EXERCISE AIM: Your output should repeat the entries below exactly. It should contain no images.
··· DATA TO EXAMINE ···
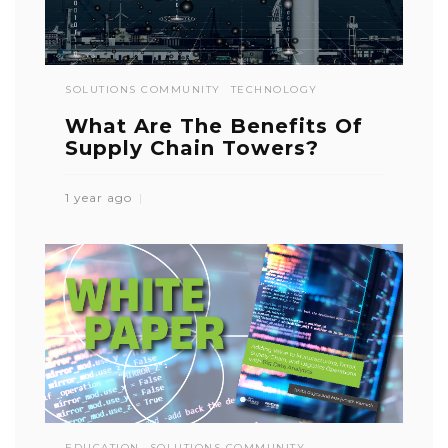
SOLUTIONS COMMUNITY
TECHNOLOGY
What Are The Benefits Of
Supply Chain Towers?
1 year ago
EDUCATION
SOLUTIONS COMMUNITY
···
SOLUTION TO THIS TASK:
SOLUTIONS COMMUNITY
TECHNOLOGY
What Are The Benefits Of
Supply Chain Towers?
1 year ago
EDUCATION
SOLUTIONS COMMUNITY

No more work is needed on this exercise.